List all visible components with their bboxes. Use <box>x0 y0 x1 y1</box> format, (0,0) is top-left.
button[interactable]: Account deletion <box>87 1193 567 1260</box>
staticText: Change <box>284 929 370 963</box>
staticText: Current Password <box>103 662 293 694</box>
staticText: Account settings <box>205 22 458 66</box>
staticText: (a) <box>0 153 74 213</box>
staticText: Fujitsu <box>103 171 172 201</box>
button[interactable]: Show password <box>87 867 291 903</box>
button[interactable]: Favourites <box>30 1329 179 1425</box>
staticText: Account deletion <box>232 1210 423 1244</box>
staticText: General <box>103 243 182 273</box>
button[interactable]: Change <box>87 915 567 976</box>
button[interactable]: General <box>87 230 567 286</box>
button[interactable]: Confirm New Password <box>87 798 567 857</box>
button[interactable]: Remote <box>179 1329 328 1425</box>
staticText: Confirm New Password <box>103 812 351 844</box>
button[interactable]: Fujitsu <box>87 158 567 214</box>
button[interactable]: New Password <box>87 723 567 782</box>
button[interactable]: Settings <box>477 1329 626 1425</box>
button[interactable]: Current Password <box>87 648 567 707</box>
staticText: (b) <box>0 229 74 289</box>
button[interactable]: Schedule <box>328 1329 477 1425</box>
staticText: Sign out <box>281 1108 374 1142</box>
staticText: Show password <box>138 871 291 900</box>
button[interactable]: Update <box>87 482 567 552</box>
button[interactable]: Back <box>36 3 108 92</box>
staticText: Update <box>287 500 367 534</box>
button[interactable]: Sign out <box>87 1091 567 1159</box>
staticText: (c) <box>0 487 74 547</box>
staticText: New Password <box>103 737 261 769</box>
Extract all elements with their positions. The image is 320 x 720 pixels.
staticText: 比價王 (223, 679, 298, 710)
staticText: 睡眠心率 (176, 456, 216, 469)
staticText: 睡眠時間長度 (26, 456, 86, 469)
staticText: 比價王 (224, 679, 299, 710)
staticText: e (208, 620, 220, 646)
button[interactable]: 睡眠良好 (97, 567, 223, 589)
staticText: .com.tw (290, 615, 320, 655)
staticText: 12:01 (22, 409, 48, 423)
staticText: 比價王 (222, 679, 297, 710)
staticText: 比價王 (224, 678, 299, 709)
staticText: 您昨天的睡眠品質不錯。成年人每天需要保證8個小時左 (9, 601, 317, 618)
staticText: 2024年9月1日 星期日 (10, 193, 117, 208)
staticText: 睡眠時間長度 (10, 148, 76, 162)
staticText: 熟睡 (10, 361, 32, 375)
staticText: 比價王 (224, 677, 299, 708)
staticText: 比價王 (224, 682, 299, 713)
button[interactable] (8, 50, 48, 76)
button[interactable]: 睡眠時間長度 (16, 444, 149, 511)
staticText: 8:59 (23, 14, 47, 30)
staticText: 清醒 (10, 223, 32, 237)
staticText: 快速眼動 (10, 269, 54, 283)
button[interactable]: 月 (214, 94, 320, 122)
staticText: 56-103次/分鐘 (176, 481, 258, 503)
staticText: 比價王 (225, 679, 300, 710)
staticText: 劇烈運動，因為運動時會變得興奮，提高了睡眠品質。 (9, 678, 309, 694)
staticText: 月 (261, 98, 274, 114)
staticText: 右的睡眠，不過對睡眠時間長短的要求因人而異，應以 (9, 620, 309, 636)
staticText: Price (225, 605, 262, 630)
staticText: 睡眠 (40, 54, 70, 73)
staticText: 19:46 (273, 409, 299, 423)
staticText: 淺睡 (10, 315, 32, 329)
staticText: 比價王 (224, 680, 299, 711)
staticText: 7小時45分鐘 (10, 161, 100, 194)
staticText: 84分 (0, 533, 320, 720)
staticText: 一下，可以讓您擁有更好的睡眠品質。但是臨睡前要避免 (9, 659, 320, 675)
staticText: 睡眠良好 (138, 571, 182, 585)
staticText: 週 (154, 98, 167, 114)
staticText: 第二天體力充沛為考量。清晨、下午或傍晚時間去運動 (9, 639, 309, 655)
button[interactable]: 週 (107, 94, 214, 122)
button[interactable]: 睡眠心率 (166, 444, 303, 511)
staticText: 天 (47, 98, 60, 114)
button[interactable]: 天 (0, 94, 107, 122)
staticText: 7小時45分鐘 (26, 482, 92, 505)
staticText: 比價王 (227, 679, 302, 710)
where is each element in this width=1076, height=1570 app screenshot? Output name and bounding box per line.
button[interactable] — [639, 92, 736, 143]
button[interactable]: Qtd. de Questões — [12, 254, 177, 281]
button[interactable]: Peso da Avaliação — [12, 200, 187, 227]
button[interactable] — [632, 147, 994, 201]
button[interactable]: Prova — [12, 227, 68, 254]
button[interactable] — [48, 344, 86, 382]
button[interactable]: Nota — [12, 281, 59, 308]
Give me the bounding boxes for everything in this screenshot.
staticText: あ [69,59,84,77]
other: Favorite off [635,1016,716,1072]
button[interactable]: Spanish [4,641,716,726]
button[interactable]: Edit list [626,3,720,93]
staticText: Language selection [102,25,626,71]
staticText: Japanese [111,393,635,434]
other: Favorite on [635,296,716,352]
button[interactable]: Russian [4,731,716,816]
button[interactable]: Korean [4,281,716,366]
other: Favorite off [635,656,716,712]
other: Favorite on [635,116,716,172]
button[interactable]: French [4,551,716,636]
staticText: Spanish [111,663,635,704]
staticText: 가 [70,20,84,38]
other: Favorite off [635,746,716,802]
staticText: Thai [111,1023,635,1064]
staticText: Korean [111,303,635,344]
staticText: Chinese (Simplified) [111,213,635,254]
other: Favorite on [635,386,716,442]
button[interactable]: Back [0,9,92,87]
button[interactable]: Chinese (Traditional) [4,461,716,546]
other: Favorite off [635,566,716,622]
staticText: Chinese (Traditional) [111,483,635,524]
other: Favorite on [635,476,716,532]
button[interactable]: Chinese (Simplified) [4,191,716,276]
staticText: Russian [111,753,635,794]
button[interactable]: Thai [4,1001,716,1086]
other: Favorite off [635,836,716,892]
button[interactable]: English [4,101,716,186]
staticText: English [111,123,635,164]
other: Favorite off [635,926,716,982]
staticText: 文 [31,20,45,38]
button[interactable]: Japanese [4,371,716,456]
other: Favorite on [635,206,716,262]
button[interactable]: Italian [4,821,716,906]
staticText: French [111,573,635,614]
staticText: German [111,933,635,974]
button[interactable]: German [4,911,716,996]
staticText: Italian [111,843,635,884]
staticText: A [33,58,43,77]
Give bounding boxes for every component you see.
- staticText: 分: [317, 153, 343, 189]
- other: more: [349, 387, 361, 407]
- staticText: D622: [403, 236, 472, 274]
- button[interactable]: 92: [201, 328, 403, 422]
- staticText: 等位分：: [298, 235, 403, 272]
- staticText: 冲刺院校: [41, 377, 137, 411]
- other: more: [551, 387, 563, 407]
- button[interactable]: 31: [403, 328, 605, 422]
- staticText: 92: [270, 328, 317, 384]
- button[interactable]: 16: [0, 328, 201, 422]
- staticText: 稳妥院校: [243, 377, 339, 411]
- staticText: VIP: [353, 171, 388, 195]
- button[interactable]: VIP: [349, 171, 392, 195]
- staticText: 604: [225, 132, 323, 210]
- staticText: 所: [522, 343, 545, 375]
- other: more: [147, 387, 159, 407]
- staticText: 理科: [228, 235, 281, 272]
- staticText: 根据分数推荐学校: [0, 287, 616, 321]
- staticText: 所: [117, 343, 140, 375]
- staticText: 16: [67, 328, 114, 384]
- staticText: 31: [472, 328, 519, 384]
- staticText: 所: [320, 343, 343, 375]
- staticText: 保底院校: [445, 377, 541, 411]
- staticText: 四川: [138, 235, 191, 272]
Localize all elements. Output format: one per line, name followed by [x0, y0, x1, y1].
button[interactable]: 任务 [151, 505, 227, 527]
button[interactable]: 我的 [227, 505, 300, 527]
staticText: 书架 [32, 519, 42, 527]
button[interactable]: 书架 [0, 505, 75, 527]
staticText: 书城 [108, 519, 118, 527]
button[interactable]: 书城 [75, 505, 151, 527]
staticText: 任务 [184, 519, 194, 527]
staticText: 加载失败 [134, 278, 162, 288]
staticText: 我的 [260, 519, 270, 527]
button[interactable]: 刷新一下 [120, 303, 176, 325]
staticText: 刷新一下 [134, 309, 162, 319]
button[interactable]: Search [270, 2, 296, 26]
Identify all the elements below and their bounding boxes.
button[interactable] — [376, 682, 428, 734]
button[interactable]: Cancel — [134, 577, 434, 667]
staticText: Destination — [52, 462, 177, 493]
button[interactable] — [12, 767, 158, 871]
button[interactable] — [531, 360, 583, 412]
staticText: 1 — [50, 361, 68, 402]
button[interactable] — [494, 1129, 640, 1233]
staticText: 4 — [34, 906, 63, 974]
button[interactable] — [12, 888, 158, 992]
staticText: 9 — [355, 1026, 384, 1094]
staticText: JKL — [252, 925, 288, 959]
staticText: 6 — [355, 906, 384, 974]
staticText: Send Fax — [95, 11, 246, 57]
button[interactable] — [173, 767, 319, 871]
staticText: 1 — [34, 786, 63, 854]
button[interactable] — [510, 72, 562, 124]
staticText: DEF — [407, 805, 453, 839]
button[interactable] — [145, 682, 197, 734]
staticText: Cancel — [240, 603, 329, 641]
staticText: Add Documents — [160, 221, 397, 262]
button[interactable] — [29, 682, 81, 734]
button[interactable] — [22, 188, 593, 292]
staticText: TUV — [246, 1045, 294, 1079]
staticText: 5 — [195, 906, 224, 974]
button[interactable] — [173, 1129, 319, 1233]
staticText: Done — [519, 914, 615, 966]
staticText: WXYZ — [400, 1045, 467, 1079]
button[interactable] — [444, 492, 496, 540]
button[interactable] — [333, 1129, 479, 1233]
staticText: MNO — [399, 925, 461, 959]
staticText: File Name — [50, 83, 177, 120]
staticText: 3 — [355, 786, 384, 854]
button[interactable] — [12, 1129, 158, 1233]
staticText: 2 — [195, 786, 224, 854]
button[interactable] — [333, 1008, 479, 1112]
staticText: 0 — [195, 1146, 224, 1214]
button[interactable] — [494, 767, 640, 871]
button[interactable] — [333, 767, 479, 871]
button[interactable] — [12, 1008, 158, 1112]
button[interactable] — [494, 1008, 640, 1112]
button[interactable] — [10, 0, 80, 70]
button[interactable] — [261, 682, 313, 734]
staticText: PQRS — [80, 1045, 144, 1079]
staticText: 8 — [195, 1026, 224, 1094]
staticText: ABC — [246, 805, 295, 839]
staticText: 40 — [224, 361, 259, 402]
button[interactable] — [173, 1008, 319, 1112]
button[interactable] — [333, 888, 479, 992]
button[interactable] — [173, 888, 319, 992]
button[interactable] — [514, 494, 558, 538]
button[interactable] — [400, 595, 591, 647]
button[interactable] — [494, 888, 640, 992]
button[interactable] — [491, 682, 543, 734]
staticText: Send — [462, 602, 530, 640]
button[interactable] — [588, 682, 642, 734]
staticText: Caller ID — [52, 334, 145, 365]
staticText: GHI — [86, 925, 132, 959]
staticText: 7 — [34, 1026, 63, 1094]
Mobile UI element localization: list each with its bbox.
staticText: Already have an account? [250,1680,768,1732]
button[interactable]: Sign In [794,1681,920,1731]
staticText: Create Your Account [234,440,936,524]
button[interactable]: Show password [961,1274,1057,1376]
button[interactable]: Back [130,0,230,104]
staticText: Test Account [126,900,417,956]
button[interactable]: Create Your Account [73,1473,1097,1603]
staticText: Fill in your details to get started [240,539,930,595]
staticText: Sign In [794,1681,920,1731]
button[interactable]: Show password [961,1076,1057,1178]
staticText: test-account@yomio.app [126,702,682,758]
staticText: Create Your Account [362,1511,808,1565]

◇ ◇ ◇ ◇

PROMPT: Count every line of the data above that includes the word "Traditional", then state the total and nothing more.

SOLUTION FOR THIS PROBLEM: 2